** Opening Extracted entries block **

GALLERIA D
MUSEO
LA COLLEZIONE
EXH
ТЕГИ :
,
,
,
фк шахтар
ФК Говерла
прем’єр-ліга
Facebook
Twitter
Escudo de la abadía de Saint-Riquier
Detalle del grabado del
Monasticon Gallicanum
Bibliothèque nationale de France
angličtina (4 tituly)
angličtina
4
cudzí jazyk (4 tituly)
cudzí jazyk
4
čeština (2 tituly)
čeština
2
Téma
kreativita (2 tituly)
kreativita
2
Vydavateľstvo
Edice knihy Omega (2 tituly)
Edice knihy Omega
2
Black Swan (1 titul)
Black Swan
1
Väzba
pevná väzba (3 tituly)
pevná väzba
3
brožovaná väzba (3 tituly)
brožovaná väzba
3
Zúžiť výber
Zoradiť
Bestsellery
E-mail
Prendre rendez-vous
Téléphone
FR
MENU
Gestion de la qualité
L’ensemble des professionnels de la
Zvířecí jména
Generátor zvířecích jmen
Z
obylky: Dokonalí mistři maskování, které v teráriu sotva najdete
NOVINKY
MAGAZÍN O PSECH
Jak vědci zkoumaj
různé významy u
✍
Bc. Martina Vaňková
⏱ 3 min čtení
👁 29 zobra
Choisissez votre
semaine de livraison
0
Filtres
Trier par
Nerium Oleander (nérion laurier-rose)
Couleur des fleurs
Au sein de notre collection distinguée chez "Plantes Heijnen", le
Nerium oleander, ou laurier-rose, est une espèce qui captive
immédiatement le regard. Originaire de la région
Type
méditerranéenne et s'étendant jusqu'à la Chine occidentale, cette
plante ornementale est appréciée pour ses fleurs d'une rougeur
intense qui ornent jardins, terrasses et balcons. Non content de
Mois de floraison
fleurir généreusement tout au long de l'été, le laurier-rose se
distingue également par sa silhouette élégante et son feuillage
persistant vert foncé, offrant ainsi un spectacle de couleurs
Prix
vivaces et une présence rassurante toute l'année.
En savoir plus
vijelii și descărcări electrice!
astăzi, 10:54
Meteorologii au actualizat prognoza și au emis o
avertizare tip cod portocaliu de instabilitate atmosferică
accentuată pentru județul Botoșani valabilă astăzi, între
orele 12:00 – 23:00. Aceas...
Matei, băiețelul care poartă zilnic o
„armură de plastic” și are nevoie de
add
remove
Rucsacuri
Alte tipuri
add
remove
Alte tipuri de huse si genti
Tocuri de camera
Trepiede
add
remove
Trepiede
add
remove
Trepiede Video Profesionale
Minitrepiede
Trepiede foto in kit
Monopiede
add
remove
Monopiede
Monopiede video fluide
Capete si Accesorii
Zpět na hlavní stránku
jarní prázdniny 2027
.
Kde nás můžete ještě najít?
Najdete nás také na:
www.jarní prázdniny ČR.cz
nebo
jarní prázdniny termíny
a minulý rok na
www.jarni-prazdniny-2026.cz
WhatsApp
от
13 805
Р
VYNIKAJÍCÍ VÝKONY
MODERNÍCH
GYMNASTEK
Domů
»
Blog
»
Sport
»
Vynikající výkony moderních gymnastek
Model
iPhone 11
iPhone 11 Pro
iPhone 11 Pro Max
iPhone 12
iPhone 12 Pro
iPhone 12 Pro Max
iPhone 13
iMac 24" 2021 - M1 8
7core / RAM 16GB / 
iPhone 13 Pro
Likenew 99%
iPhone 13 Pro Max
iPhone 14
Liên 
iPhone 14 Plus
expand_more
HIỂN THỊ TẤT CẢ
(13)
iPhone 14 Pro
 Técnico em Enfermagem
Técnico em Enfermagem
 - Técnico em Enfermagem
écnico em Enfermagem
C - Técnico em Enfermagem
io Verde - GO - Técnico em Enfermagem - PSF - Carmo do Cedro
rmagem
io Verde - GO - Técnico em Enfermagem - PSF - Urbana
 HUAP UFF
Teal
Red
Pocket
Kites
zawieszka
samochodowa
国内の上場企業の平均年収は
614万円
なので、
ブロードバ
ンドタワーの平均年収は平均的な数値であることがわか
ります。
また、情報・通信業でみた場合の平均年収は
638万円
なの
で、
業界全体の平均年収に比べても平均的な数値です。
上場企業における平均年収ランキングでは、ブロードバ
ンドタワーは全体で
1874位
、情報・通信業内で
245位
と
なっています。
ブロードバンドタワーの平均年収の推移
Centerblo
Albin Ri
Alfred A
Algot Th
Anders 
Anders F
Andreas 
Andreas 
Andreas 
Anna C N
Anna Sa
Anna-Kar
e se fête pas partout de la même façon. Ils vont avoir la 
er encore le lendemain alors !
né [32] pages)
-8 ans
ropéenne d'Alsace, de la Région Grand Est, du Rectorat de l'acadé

** Closing Extracted entries block **

*Work instruction*: Search the data above and return each line in which "Verde" occurs.

*Answer box*:
io Verde - GO - Técnico em Enfermagem - PSF - Carmo do Cedro
io Verde - GO - Técnico em Enfermagem - PSF - Urbana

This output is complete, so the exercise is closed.